Doc. no.:	WG14/N1520
Date:	2010-10-08
Reply to:	Clark Nelson
Phone:	+1-503-712-8433
Email:	[email protected]

Fixing the rules for type-based aliasing

Introduction

The issues to be addressed and rationale for the proposed solution are discussed in the context of the C standard. However, the issues are equally relevant to C++. In particular, WG21's core issue 636 poses the same question as WG14's DR 236.

My original intention was that this document would contain equivalent wording for C++ as well, but I ran short of time. But I still intend to propose analogous changes to WG21.

The problem described in N1409

Richard Hansen pointed out a problem in the type-based aliasing rules, as follows:

My question concerns the phrasing of bullet 5 of 6.5p7 (aliasing as it applies to unions/aggregates). Unless my understanding of effective type is incorrect, it seems like the union/aggregate condition should apply to the effective type, not the lvalue type.

Here are some more details:

Take the following code snippet as an example:
union {int a; double b;} u;
u.a = 5;
From my understanding of the definition of effective type (6.5p6), the effective type of the object at location &u is union {int a; double b;}. The type of the lvalue expression that is accessing the object at &u (in the second line) is int.

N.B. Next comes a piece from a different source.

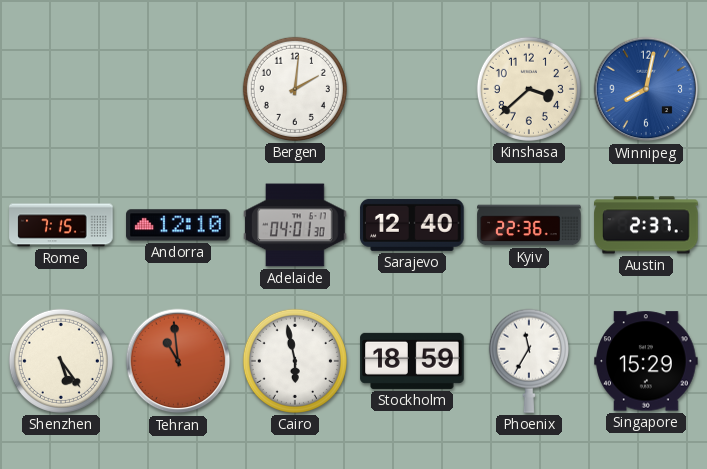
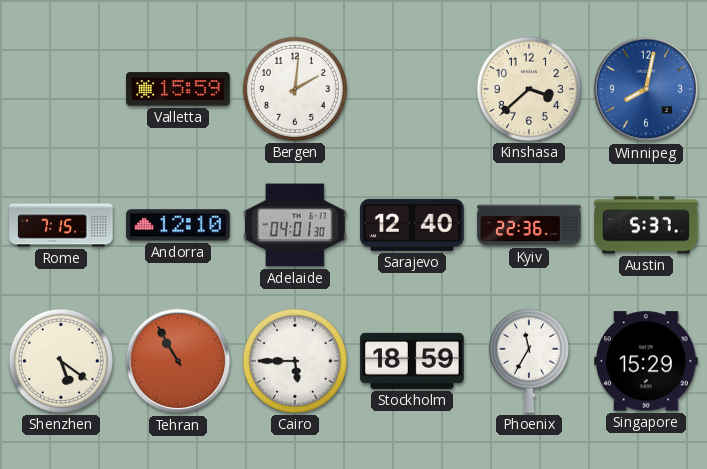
Valletta: none -> 15:59
Austin: 2:37 -> 5:37
Shenzhen: 5:24 -> 5:21
Tehran: 10:59 -> 10:55
Cairo: 5:58 -> 5:45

From my understanding of the definition of compatible type (6.2.7), int is not compatible with union {int a; double b;}, so bullets 1 and 2 of 6.5p7 do not apply. int is not the signed or unsigned type of the union type, so bullets 3 and 4 do not apply. int is not a character type, so bullet 6 does not apply.

That leaves bullet 5. However, int is not an aggregate or union type, so that bullet also does not apply. That means that the above code violates the aliasing rule, which it obviously should not.

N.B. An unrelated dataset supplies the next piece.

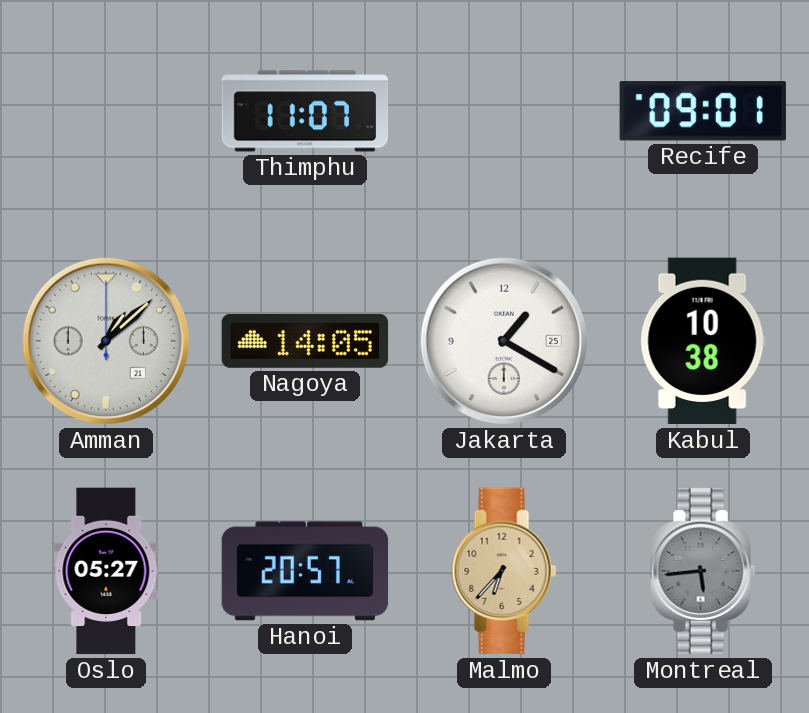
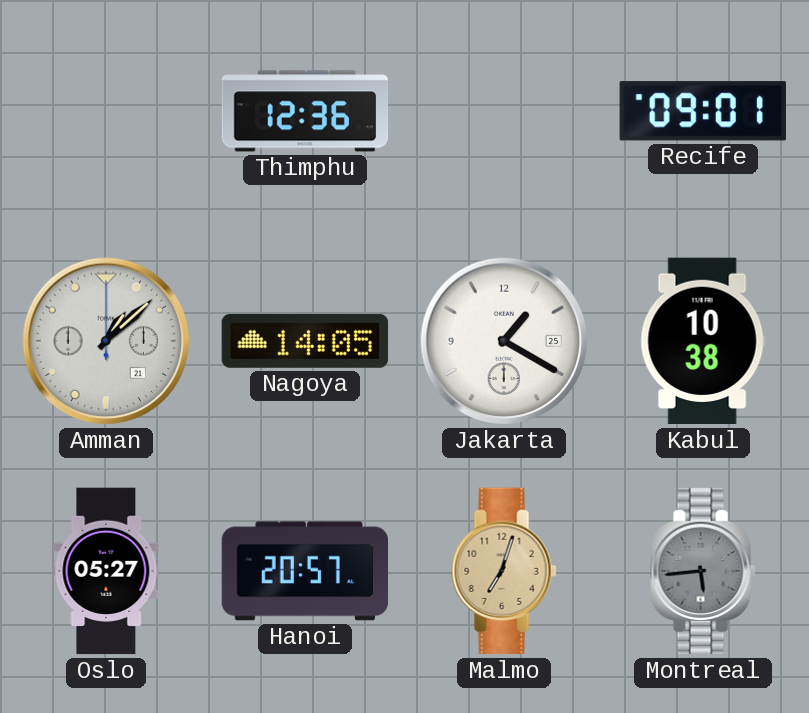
Thimphu: 11:07 -> 12:36
Malmo: 6:37 -> 7:03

I believe that bullet 5 should be rephrased to indicate that if the effective type (not the lvalue type) is an aggregate or union type that contains a member with type compatible with the lvalue type, then the object may be accessed.

Effectively, what he points out is that the rules are asymmetrical with respect to struct/union membership. I have been aware of this situation, and considered it a (non-urgent) problem, for quite some time. A series of examples will better illustrate the problem. (These examples were originally presented at the Santa Cruz meeting.)

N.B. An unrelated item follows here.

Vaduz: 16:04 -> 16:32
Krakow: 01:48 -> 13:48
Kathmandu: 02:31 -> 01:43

In my experience with questions about whether aliasing is valid based on type constraints, the question is invariably phrased in terms of loop invariance. Such examples bring the problem into extremely sharp focus.

Example 1:

void f1(int *pi, double *pd, double d)
{
	for (int i = 0; i < *pi; i++) {
		*pd++ = d;
	}
}

In f1, *pi can be assumed to be loop-invariant, because the type-based aliasing rules don't allow *pd to be an alias for *pi. Therefore, it is valid to transform the loop such that *pi is loaded only once, at the top of the loop.

Example 2:

struct S { int a, b; };
void f2(int *pi, struct S *ps, struct S s)
{
	for (int i = 0; i < *pi; i++) {
		*ps++ = s;
	}
}

In f2, *pi can not be assumed to be loop-invariant. *pi (having type int) can be accessed (presumably including modification) by an lvalue that has aggregate type including a member with type int. struct S is of course such a type, and the lvalue *ps has that type. Therefore, f2 could be called as follows:

struct S a[10] = { [9].b = 1000 };
f2(&a[9].b, a, (struct S){ 0, 0 });

Despite the fact that the initial value of *pi in the loop would be way too large for the array, this usage would nevertheless be safe; *pi would have to be reloaded for each iteration, and on the tenth iteration, the value of *pi would become zero, and the loop would terminate before the writing past the end of the array.

Example 3:

struct S { int a, b; };
void f3(int *pi, struct S *ps1, struct S const *ps2)
{
	for (*pi = 0; *pi < 10; ++*pi) {
		*ps1++ = *ps2;
	}
}

The question here is whether the object *ps2 may be accessed (and especially modified) by assigning to the lvalue *pi — and if so, whether the standard actually says so. It could be argued that this is not covered by the fifth bullet of 6.5p7, since *pi does not have aggregate type at all.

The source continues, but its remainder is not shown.